Dairy companies across the U.S. are looking to capitalize on increasing milk production through international joint ventures with companies that have significant manufacturing, networking and marketing expertise, according to a new report from CoBank’s Knowledge Exchange Division.
While the U.S. has heavily invested in milk production, Europe and other regions that faced production constraints focused their effort and investment on technology for the processing sector.
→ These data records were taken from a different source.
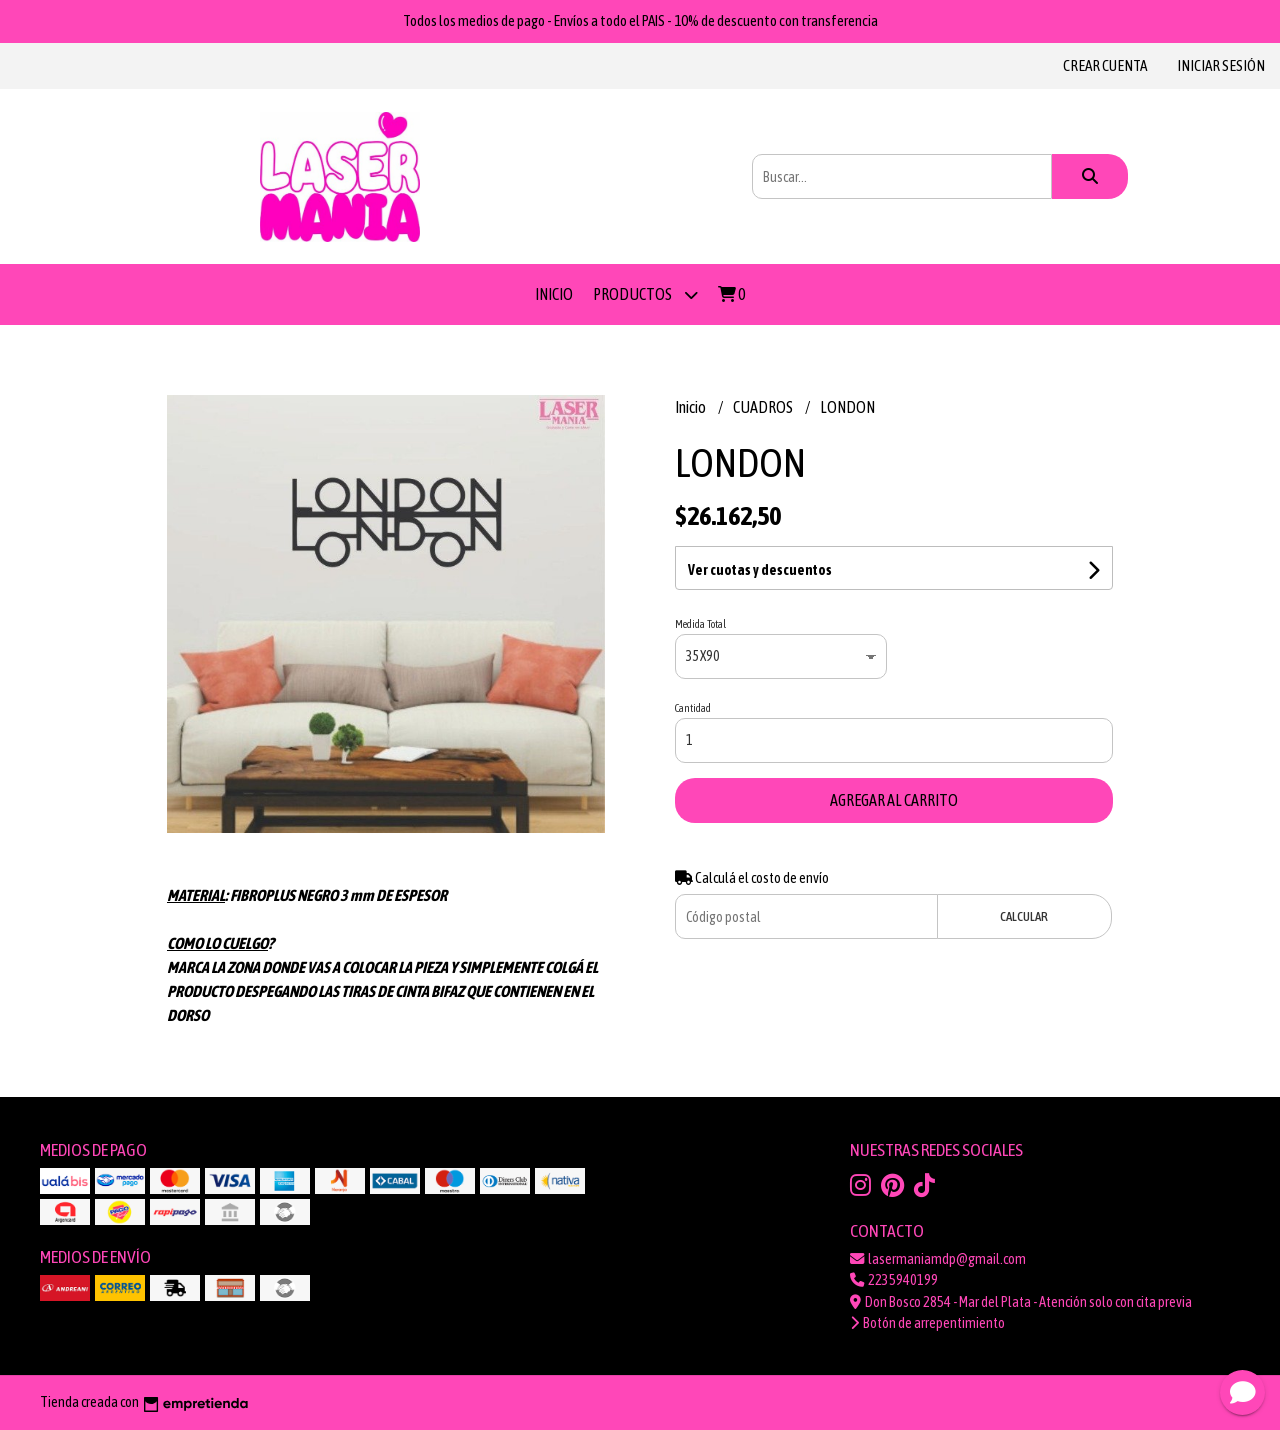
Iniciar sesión (1221, 65)
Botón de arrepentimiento (927, 1323)
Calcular (1024, 916)
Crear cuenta (1105, 65)
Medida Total (700, 624)
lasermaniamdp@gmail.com (938, 1259)
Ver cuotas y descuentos (760, 570)
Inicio (554, 294)
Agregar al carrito (894, 800)
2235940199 (894, 1280)
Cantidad (693, 708)
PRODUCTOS (645, 294)
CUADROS (764, 407)
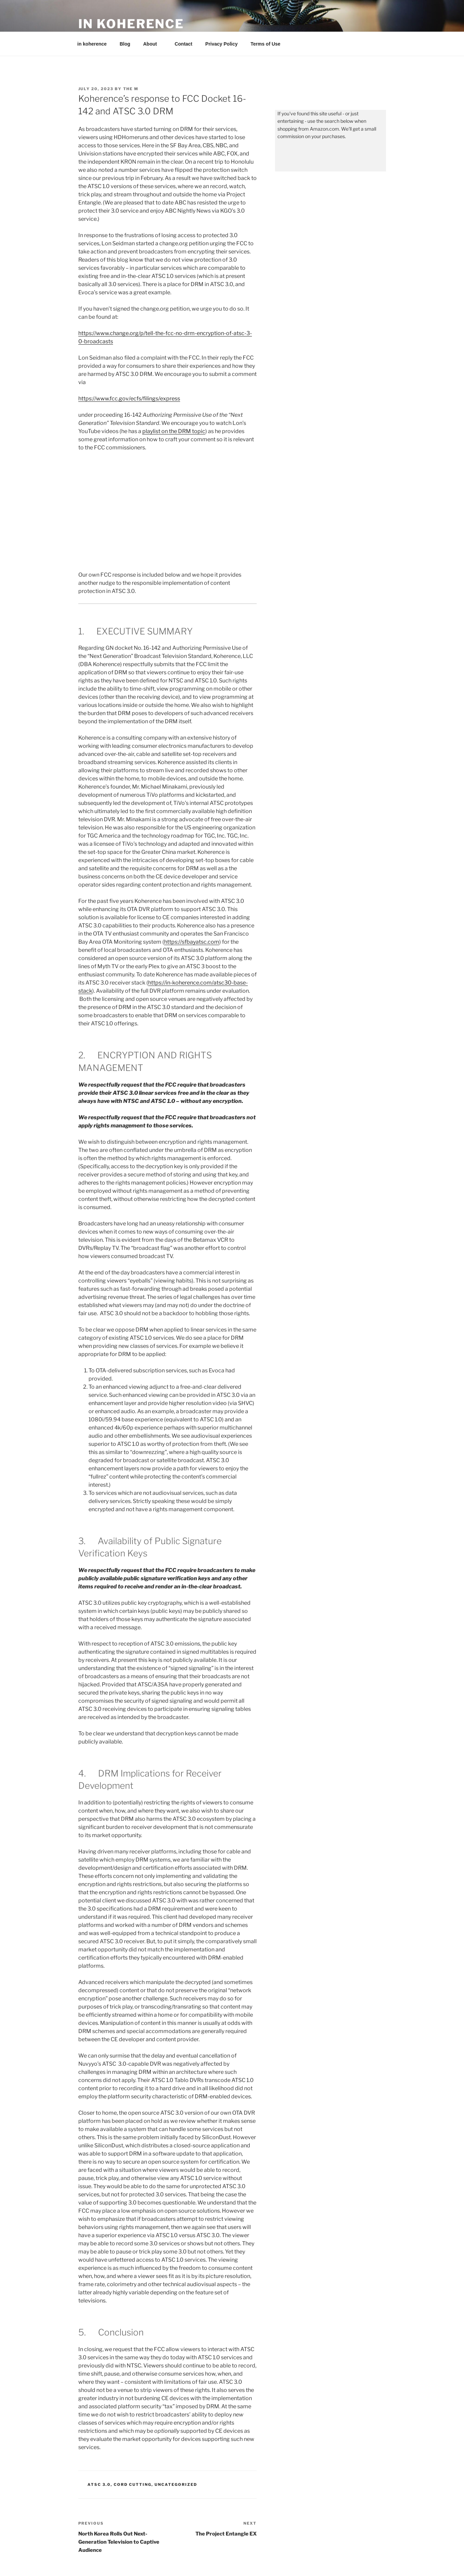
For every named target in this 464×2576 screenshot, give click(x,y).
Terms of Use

In 2017, many U.S. dairy companies and international partners collaborated to capitalize on each other’s strengths.
“The international dairy industry sees the U.S. milk supply as strong and reliable and they see opportunity in the U.S. consumer,” said Ben Laine, industry analyst with CoBank.
Many cooperatives lack the available capital to take on new and costly processing facilities -- a cheese manufacturing plant can cost between $300 million to $500 million -- while many international processors see the possibility of diversifying their offerings both in the U.S. and globally.
“There are many benefits to this model as the partners in these joint ventures will share start-up costs and reduce the risks and costs along the supply chain,” said Laine. “These new plants are also benefiting producers, as the additional capacity reduces transport distances.”
However, once these ventures are in place, there is still plenty of risk, according to Laine. For example, the market risk that a new product may not meet sales expectations still exists, and if sales targets are not met, there may be pressure from some partners to exit.